| Em
09/03/10
Por Jorge Américo
Apesar
de ter sido criado dois anos após a abolição da escravidão
no Brasil, foi preciso mais 120 anos para que o Supremo Tribunal
Federal percebesse que a Lei Áurea não garantiu a liberdade
de fato dos negros. Durante três dias, entre 3 e 5 de março,
milhões de brasileiros acompanharam com atenção e revolta
os debates da Audiência Pública convocada pelo ministro Ricardo
Lewandovisk, relator das ações da Confederação Nacional dos
Estabelecimentos de Ensino (Confenem) e do partido Democratas
(DEM). Na pauta, a discussão sobre a constitucionalidade das
cotas, um dos temas mais caros ao movimento negro e organizações
sociais combativas.
“Para
reafirmar o nosso posicionamento em ralação ao debate de combate
ao racismo e na discussão da luta de classes, enviamos três
representantes para participar da audiência. Os movimentos
de luta têm a difícil missão de concentrar todas as suas forças
para fazer pressões capazes de convencer os ministros do STF
de que a adoção da política de cotas é o caminho mais viável
para a reparação das injustiças sofridas pela população historicamente
oprimida, diz Heber Fagundes, do Conselho Geral da Uneafro.
A
estratégia utilizada pelos opositores ficou centrada na negação
do racismo no Brasil e no perigo de incitação ao ódio racial.
O debate foi marcado por momentos de tensão e revolta, sobretudo
após o pronunciamento do senador Demóstenes Torres (DEM).

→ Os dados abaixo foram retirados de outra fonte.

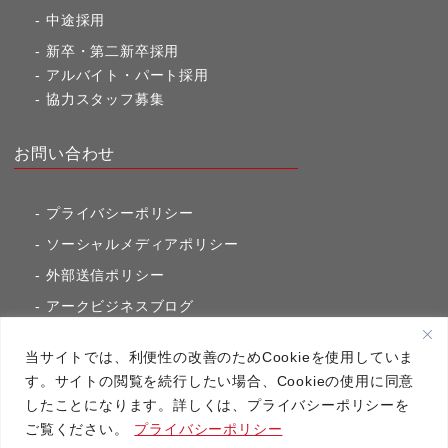
中途採用
新卒・第二新卒採用
アルバイト・パート採用
協力スタッフ募集
お問い合わせ
プライバシーポリシー
ソーシャルメディアポリシー
外部送信ポリシー
アークビジネスブログ
東京市ヶ谷通信（旧アークのブログ）
当サイトでは、利便性の改善のためCookieを使用していま
す。サイトの閲覧を続行したい場合、Cookieの使用に同意
したことになります。詳しくは、プライバシーポリシーを
アーク・コミュニケーションズ
ご覧ください。
プライバシーポリシー
Copyright（C）2020 アーク・コミュニケーションズ All RightsReserved.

Isso se deu porque o parlamentar tentou responsabilizar os
africanos pela escravização dos negros, que perdurou por 350
anos no Brasil. "Os próprios negros seqüestravam seus
compatriotas[...] há registros de que muitos alforriados eram
proprietários de escravos".
No
intervalo da audiência, parte da militância se mobilizou para
produzir uma carta de repudio à declaração do senador na qual
afirmou que a violência sexual sofrida pelas mulheres negras
durante a escravidão não teria se configurado como casos de
estupro, mas como "relações consensuais". Com sutileza,
no dia seguinte, a Ministra Cármen Lúcia indagou a um pró-reitor
universitário se existiam estatísticas sobre a presença de
mulheres negras na universidade. “Sinto o peso do preconceito
por ser mulher e imagino que as mulheres negras devem sofrer
dobrado”, declarou.
“Durante
os três dias de debate presenciamos o racismo institucional,
seja na hostilidade de alguns funcionários, seja na estratégia
do cerimonial em manter os representantes das organizações
sociais em um espaço separado daquele onde eram realizadas
as intervenções dos debatedores”, comenta Sérgio Caetano,
da UNEafro. O público só pôde acompanhar o debate presencialmente
após uma representante das religiões afro-brasileiras ter
sido barrada por seguranças, o que gerou uma tensão no saguão
do auditório.
Antes
do anúncio do julgamento que decidirá o futuro das cotas e
dos negros, o ministro Lewandovisk deverá elaborar um relatório,
que servirá de orientação ao voto dos demais magistrados.